The reason is that a pandas DataFrame, by default, is not an ordered data structure, at least in the column dimension. You could have permuted the order of the column data at construction time, and you would get the "same" DataFrame.
Since there can be many differing notions of equality between two DataFrame (e.g. same columns even including type, or just same named columns, or some columns and in same order, or just same columns in mixed order, etc.) -- pandas defaults to trying to be the least specific about it (Python's principle of least astonishment).
So it would not be good design for the default or built-in constructors to choose an overly specific idea of equality for the purposes of returning the DataFrame back down to its arguments.
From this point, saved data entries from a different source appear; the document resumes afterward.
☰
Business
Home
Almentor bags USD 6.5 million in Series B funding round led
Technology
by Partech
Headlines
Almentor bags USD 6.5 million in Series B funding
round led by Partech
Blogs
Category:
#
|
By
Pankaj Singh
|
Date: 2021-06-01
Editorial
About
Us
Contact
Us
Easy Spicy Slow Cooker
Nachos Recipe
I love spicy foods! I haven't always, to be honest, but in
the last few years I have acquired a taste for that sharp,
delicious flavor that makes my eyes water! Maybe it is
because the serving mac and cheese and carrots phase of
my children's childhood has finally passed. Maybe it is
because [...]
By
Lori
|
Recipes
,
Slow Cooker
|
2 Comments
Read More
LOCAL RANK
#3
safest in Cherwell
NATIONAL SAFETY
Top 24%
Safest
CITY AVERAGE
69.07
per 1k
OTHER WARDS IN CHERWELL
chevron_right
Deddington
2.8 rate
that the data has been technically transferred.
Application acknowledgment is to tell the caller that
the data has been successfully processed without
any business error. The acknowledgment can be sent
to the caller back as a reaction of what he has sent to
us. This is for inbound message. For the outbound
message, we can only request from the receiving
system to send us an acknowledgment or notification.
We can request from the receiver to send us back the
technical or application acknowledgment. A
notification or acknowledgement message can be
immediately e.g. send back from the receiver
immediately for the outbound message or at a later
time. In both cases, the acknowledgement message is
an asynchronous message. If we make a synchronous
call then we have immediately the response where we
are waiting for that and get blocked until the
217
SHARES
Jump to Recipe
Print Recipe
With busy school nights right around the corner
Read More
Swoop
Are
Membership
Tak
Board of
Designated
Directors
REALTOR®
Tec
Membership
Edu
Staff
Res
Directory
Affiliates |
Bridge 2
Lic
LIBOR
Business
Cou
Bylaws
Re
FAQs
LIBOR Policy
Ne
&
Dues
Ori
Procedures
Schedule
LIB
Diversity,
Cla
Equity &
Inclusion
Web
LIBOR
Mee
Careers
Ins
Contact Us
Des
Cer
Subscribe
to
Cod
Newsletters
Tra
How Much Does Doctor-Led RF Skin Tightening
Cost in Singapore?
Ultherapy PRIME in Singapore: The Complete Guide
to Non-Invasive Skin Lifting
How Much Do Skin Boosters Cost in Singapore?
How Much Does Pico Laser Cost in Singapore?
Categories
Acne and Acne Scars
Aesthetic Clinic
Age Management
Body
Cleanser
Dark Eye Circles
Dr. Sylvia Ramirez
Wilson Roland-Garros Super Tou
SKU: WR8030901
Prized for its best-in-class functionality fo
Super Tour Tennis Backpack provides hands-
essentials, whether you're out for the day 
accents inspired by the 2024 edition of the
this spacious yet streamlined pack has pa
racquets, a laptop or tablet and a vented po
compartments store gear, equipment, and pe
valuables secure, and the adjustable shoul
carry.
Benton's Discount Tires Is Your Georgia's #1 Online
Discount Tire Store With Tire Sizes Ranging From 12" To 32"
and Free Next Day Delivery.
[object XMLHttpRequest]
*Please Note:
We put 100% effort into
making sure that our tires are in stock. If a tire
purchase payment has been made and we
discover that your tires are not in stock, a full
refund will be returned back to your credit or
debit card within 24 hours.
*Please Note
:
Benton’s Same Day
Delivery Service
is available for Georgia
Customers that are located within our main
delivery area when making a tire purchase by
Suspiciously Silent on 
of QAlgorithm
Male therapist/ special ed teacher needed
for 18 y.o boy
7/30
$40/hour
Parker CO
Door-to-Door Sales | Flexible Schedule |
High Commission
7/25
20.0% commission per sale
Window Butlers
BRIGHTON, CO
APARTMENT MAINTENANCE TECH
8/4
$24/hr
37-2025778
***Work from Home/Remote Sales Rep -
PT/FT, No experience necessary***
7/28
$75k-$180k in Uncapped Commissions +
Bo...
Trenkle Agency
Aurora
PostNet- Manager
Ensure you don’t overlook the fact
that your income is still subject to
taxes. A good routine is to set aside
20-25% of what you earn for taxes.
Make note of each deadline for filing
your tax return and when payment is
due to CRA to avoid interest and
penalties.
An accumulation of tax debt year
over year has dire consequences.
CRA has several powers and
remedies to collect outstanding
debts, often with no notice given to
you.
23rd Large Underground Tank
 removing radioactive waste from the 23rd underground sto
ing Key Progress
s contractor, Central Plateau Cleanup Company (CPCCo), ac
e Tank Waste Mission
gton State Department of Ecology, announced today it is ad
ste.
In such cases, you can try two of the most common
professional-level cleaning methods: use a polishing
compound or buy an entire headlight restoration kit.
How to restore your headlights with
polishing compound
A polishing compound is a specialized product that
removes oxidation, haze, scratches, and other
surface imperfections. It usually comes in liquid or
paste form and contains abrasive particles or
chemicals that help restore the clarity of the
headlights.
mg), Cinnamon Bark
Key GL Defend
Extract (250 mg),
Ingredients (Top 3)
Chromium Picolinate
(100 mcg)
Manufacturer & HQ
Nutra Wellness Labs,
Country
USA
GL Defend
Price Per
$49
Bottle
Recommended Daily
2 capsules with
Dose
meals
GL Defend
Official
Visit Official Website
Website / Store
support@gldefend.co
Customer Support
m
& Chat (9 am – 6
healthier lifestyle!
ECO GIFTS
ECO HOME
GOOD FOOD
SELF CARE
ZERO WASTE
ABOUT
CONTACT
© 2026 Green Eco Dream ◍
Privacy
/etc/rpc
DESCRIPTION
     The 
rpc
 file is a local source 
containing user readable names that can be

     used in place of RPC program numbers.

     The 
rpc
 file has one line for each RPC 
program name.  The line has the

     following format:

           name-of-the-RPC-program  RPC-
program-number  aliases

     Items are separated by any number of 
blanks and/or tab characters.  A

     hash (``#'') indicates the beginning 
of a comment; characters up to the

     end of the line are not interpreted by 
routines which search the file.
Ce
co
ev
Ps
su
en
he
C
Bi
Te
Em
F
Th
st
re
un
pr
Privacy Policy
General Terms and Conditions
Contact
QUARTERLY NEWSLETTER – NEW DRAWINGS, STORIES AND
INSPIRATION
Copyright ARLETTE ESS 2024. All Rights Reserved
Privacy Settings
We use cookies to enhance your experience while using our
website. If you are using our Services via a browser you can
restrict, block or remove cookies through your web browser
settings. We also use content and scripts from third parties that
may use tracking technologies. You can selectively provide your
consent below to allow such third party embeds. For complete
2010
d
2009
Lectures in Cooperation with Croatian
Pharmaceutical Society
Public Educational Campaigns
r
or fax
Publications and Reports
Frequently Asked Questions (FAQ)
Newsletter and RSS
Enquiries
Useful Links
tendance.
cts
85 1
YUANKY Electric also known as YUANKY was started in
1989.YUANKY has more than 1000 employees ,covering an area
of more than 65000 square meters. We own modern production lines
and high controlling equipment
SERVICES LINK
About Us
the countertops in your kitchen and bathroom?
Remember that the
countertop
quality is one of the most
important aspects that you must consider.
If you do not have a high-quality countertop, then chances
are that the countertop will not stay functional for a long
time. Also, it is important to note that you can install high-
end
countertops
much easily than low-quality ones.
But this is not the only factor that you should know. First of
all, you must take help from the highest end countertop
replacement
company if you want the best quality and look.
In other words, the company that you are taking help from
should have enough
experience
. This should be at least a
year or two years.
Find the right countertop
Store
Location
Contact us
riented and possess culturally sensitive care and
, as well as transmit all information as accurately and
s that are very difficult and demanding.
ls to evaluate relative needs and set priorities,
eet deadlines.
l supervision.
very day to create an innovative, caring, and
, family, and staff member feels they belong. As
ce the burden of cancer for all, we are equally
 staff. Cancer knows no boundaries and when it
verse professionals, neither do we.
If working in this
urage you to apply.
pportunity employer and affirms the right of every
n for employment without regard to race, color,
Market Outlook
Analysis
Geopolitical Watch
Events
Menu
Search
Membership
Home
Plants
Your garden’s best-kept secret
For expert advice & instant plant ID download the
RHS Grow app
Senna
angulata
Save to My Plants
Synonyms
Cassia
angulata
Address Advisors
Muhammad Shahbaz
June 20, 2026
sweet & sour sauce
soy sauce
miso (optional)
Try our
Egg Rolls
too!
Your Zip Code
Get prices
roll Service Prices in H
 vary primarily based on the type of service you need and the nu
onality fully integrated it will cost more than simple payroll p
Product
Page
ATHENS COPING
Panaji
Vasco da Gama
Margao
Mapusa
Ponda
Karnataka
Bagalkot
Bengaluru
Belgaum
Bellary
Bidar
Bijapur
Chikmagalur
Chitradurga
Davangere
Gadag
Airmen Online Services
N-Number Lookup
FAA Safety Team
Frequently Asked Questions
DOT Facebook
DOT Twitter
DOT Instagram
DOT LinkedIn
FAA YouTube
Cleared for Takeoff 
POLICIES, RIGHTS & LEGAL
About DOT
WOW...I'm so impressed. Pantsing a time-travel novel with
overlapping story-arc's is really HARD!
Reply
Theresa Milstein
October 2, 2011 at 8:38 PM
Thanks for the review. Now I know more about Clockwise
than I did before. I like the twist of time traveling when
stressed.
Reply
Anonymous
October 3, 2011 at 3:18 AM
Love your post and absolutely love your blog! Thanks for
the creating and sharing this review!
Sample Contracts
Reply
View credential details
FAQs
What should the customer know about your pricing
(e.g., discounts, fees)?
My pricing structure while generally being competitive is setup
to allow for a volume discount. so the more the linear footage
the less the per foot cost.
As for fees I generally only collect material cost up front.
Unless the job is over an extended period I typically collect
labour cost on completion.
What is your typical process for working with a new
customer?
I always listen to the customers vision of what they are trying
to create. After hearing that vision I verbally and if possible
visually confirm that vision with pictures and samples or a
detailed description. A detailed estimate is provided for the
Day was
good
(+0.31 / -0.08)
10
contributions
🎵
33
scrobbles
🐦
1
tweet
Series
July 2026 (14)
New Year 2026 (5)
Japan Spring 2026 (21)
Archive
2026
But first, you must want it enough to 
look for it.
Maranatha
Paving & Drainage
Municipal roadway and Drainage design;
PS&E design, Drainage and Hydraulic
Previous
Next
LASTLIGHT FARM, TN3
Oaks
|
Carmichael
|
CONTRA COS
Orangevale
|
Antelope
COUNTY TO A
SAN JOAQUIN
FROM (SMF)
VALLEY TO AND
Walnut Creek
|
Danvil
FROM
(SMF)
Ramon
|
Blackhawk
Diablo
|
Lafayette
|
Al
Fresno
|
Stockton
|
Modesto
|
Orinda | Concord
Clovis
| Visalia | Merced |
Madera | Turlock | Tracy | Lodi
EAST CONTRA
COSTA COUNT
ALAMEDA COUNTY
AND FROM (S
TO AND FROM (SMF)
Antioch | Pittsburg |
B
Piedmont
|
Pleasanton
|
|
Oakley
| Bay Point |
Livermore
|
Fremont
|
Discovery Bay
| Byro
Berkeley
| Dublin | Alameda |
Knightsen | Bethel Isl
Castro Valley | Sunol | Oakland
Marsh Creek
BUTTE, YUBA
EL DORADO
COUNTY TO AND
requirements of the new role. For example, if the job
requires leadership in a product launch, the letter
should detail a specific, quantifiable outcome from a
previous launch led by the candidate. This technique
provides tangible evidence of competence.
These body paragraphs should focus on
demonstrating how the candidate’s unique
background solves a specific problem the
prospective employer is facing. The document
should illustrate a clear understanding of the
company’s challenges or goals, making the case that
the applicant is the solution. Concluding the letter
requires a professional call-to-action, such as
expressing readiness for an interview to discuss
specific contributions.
For that reason, using to_dict is better since the resulting keys will encode the column information, and you can choose to check for column types or ordering however you want to for your own application. You can even discard the keys by iterating the dict and simply pumping the contents into a list of lists if you really want to.
In other words, because order might not matter among the columns, the "inverse" of the list-of-list constructor maps backwards into a bigger set, namely all the permutations of the same column data. So the inverse you're looking for is not well-defined without assuming more structure -- and casual users of a DataFrame might not want or need to make those extra assumptions to get the invertibility.
As mentioned elsewhere, you should use DataFrame.equals to do equality checking among DataFrames. The function has many options that allow you specify the specific kind of equality testing that makes sense for your application, while leaving the default version as a reasonably generic set of options.